E arrivando alla casa del Padre sicuramente è quello che avrà fatto e anche capito in un modo più vero.

Siamo intorno alla mensa dell’eucaristia per ringraziare il Signore per Lele e la sua vita. E lo sguardo e l’abbraccio di Dio Padre che adesso sperimenta Lele traspare nelle letture della parola di Dio che abbiamo ascoltato:

Salmo: “Il Signore è mia luce e mia salvezza: di chi avrò timore?
Il Signore è difesa della mia vita:
di chi avrò paura?”

Giobbe: “Dopo che questa mia pelle sarà strappata via, senza la mia carne, vedrò Dio.
Io lo vedrò, io stesso,
i miei occhi lo contempleranno e non un altro”.

Oggi si è compiuta nella vita di Lele la promessa che il Signore ci ha fatto: “lo vado a prepararvi un posto; quando sarò andato e vi avrò preparato un posto, ritornerò e vi prenderò con me, perché siate anche voi dove sono io”.

Perciò anche nel dolore per la sua partenza da questo mondo, siamo lieti, come ci esorta l’apostolo Paolo: “Siate sempre lieti nel Signore, ve lo ripeto: siate lieti”.
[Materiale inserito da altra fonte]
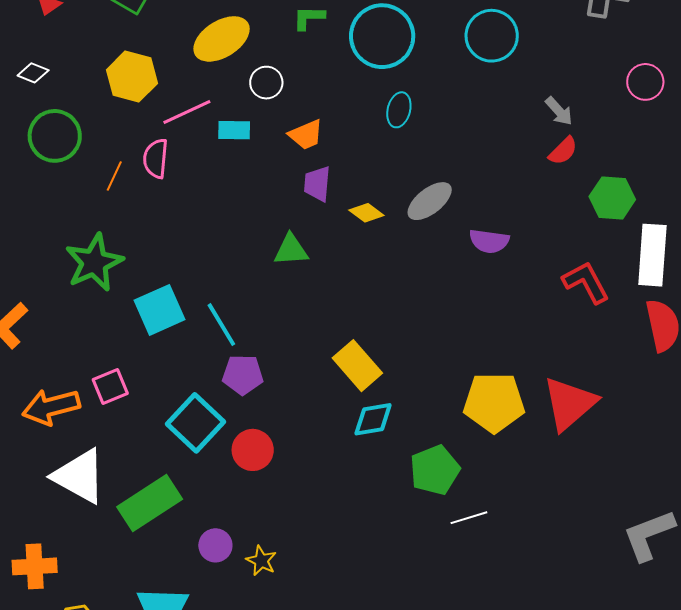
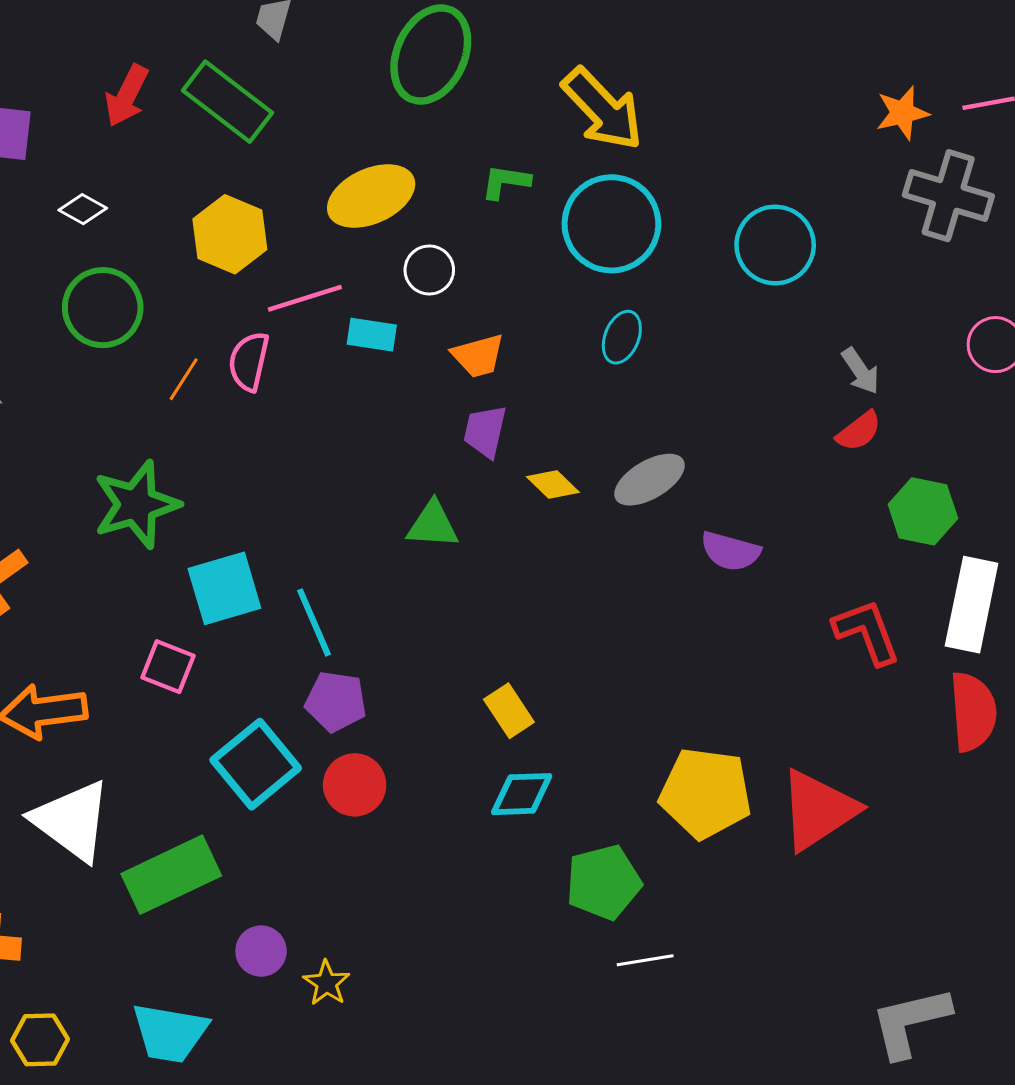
yellow rectangle: (357, 366) -> (509, 711), size x0.7
pink square: (110, 387) -> (168, 667), moved, turned 36
red circle: (253, 450) -> (355, 785), moved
Affidiamo il nostro carissimo amico alla Madonna e a san Giuseppe. E chiediamo anche per Paola e tutta la sua famiglia Iacopo, Eugenia-Marco, Maria-Matteo, i figli in affido e i nipoti. E che il Signore conceda anche a noi di avere un cuore vivo, irrequieto, desideroso di non vivere una esistenza inutile.